The answer consists of one number: how many lines of the data below include the string "Глава".

**Data records**:
----
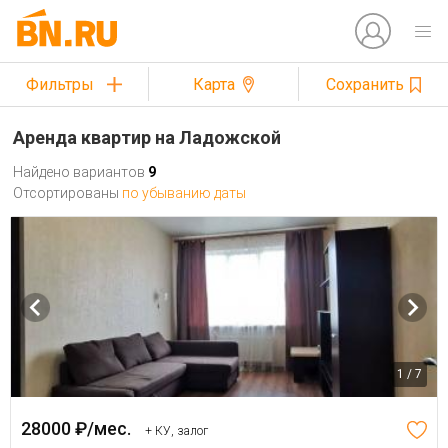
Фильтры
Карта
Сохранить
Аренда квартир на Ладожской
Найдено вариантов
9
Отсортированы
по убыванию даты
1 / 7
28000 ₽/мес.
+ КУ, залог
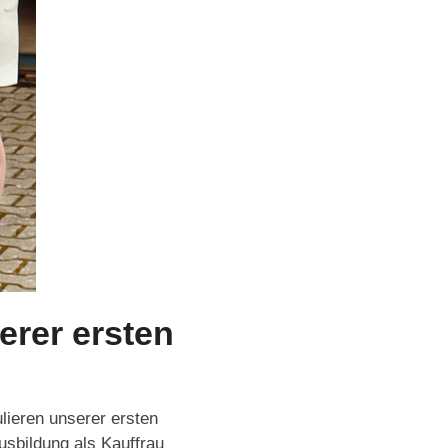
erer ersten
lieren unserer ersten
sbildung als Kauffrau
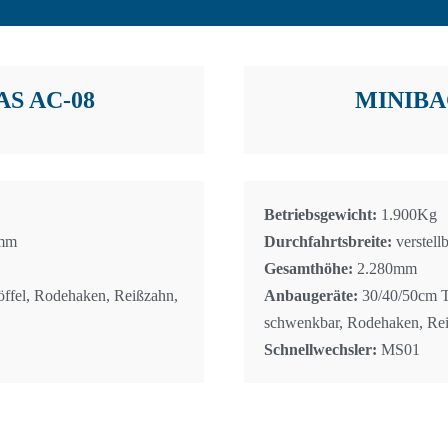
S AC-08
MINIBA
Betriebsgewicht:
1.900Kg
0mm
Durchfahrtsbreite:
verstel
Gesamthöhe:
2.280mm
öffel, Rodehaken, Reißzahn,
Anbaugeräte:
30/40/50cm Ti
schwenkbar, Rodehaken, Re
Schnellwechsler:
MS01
----
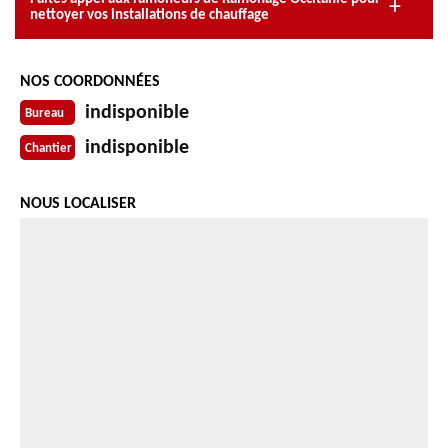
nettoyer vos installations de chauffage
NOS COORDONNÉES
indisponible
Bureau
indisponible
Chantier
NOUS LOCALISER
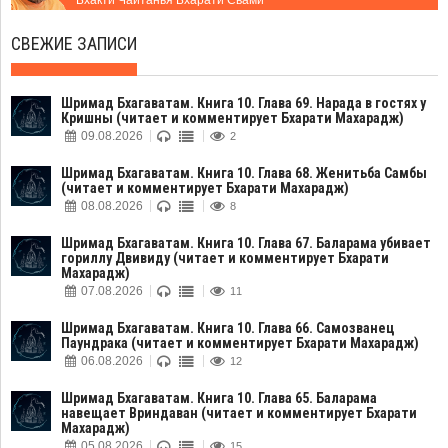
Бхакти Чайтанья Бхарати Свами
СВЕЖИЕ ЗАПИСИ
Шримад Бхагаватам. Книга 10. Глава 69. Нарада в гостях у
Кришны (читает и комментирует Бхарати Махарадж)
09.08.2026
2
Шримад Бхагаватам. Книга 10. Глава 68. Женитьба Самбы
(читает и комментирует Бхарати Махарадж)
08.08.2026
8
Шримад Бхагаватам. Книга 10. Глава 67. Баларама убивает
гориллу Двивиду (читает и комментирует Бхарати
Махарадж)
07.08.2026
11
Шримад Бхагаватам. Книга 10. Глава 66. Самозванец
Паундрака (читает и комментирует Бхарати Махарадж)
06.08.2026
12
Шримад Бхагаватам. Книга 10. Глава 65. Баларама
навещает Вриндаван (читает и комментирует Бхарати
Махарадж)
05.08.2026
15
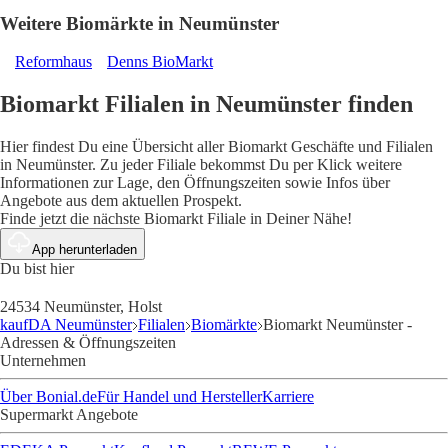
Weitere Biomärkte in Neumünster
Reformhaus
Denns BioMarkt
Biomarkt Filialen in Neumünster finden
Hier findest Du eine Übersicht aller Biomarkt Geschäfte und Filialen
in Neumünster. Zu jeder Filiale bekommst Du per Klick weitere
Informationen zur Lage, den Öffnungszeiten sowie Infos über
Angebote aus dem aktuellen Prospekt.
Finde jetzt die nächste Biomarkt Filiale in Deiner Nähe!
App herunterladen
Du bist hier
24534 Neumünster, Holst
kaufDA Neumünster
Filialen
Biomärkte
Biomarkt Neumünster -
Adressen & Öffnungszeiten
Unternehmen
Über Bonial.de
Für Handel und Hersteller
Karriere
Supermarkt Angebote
----
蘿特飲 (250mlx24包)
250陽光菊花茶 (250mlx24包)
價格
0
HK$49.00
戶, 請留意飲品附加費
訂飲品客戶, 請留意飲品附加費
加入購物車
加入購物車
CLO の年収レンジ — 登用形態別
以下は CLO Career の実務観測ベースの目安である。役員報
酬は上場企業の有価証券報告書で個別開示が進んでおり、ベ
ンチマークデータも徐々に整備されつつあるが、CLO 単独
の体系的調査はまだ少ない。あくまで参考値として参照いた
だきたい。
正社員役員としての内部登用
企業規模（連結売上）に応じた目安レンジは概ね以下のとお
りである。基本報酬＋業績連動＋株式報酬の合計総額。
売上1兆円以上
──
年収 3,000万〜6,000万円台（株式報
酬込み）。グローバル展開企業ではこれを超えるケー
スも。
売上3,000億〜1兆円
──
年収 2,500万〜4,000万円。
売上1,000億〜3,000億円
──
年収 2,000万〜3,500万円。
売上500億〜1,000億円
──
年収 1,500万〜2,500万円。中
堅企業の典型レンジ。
----
**Result below**:
5